I have a regex which detects the date of birth in the given paragraph text.
import re
dob = re.compile(r'(?:\bbirth\b|\bbirth(?:day|date)).{0,20}\n? \b((?:(?<!\:)(?<!\:\d)[0-3]?\d(?:st|nd|rd|th)?\s+(?:of\s+)?(?:jan\.?|january|feb\.?|february|mar\.?|march|apr\.?|april|may|jun\.?|june|jul\.?|july|aug\.?|august|sep\.?|september|oct\.?|october|nov\.?|november|dec\.?|december)|(?:jan\.?|january|feb\.?|february|mar\.?|march|apr\.?|april|may|jun\.?|june|jul\.?|july|aug\.?|august|sep\.?|september|oct\.?|october|nov\.?|november|dec\.?|december)\s+(?<!\:)(?<!\:\d)[0-3]?\d(?:st|nd|rd|th)?)(?:\,)?\s*(?:\d{4})?|\b[0-3]?\d[-\./][0-3]?\d[-\./]\d{2,4})\b',re.IGNORECASE | re.MULTILINE)
data = " Hi This is Goku and my birthday is on 6th Aug but to be clear it is on 1994-08-06."
l = dob.findall(data)
print(l)
o/p: ['6th Aug ']
I just want to add one more feature like if something in this format YYYY-MM-DD is present in the text, then that should also be the date of birth.

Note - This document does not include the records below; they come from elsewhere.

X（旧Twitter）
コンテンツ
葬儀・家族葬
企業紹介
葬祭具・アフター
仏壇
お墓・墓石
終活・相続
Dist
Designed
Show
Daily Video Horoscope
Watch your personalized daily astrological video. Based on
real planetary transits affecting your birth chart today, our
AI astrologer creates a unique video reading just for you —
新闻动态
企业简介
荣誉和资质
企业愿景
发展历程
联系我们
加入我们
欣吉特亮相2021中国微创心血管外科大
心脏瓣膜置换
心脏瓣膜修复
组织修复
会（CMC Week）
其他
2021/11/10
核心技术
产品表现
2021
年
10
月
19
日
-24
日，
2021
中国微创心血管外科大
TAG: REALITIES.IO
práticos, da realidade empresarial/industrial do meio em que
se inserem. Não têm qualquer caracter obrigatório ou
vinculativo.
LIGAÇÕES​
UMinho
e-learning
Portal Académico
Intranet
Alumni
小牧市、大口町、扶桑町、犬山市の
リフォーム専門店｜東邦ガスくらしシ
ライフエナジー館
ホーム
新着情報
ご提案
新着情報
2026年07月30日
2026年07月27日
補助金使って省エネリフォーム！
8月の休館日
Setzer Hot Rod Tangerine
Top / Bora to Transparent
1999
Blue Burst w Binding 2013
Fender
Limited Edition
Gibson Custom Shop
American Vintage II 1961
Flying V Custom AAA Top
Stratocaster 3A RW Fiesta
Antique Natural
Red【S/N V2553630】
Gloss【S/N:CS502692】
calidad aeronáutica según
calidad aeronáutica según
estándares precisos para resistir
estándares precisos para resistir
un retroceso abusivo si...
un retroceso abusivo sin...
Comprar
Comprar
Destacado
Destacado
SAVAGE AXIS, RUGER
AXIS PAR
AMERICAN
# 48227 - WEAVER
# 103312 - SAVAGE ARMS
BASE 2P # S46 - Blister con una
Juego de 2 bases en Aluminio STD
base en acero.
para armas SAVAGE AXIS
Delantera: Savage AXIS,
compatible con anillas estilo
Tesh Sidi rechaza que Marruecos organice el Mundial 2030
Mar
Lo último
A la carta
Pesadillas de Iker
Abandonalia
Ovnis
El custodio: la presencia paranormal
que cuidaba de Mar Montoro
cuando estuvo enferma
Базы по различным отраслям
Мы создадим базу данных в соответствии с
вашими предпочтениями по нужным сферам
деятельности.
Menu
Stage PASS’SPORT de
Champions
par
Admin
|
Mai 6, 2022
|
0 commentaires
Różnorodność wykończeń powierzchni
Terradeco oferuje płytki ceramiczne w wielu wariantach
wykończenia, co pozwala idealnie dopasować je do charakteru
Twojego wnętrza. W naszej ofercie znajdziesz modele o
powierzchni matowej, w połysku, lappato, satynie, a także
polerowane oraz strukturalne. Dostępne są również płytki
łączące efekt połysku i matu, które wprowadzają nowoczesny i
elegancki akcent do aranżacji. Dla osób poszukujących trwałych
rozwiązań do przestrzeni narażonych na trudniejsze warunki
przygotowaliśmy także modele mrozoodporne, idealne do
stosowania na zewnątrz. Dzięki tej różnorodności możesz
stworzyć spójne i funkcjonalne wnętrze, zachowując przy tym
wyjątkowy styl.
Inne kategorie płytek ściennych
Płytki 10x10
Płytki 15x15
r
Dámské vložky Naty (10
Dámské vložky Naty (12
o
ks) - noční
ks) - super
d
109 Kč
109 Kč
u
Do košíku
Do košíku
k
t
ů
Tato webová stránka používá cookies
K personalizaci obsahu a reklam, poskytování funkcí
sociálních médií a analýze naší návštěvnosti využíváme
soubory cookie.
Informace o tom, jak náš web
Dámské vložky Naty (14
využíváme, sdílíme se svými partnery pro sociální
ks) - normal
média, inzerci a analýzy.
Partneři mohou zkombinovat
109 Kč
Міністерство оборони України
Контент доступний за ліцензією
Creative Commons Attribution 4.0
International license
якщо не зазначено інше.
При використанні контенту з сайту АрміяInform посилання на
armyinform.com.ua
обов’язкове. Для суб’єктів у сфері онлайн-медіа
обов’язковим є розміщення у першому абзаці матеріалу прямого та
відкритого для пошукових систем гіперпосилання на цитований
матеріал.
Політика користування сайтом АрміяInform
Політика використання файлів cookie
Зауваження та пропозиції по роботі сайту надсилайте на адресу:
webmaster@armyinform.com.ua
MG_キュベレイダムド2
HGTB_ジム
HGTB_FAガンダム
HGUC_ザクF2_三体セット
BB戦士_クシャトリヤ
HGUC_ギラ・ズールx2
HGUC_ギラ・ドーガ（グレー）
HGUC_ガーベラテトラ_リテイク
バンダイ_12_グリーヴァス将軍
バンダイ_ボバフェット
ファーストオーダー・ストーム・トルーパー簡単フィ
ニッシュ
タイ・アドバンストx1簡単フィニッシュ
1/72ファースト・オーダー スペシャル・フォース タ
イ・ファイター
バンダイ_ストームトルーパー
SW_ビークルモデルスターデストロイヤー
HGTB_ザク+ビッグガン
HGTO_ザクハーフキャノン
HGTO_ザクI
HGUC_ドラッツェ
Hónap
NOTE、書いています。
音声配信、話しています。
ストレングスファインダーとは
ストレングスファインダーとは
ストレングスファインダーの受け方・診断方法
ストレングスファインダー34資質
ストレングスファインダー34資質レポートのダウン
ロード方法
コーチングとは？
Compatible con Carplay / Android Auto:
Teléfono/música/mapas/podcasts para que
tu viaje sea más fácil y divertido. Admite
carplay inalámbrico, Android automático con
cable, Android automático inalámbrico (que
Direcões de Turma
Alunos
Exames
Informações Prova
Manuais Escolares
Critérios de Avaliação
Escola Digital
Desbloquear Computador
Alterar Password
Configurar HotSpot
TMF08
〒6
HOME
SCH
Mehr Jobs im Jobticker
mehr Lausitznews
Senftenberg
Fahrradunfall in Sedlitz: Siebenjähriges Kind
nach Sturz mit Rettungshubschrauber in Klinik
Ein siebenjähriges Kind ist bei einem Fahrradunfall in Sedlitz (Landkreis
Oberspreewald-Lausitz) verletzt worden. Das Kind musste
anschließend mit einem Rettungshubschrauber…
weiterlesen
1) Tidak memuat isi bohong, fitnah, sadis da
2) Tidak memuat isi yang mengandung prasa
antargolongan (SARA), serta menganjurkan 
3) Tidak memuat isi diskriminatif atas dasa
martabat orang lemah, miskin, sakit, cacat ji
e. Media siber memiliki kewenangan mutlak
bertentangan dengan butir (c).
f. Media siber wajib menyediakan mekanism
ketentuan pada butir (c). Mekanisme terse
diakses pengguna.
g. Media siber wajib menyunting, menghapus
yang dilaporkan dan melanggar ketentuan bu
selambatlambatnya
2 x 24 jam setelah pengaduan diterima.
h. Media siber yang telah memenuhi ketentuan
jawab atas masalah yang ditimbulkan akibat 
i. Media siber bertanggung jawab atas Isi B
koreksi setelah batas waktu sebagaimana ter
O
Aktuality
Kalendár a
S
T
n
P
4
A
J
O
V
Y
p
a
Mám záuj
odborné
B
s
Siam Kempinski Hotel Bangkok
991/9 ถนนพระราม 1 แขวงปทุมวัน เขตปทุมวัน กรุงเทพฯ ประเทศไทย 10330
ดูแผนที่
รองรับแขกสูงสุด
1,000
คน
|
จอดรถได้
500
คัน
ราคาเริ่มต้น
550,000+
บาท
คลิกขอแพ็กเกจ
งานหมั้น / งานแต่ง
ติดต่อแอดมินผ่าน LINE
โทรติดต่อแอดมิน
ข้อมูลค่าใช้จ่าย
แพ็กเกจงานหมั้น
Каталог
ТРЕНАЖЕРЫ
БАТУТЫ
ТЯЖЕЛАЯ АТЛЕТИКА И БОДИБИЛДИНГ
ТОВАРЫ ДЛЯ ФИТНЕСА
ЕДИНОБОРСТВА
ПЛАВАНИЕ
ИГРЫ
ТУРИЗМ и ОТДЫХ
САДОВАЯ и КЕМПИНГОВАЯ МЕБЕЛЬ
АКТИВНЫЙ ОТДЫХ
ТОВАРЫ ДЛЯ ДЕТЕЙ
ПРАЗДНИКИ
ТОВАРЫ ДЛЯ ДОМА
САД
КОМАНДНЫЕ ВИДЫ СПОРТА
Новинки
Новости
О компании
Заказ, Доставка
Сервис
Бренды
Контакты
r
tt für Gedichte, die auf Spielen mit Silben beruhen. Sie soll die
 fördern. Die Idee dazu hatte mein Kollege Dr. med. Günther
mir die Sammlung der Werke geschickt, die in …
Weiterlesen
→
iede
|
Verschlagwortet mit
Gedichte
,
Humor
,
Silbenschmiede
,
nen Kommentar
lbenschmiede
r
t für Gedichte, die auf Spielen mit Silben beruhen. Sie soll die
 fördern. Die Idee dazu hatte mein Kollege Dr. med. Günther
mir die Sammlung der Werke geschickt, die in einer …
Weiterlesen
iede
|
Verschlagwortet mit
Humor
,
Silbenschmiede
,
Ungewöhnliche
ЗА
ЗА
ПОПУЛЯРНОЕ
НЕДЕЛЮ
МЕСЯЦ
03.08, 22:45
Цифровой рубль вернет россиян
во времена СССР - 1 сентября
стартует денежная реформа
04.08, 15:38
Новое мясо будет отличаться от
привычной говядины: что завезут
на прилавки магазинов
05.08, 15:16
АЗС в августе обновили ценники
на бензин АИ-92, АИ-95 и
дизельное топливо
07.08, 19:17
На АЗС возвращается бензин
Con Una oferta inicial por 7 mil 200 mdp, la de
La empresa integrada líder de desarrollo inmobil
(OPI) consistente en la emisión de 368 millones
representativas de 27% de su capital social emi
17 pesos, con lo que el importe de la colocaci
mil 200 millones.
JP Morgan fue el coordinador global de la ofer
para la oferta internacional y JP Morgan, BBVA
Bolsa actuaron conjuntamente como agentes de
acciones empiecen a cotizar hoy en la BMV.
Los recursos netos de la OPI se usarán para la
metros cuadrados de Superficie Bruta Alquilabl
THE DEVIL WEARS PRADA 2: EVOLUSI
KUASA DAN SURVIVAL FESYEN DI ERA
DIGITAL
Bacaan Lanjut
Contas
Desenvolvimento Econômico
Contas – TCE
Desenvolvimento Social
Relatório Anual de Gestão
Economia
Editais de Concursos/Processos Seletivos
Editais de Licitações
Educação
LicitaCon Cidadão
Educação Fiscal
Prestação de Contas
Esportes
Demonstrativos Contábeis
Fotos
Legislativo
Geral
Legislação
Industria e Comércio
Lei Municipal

(where YYYY --> 19XX-20XX , MM --> 01-12 , DD --> 01-31)
For Ex:
data = " Hi This is Goku and my birthday is on 6th Aug but to be clear it is on 1994-08-06."
Then the output should be
output: ['6th Aug ', '1994-08-06']
where can i add the part in the regex so it would detect this YYYY-MM-DD format also.??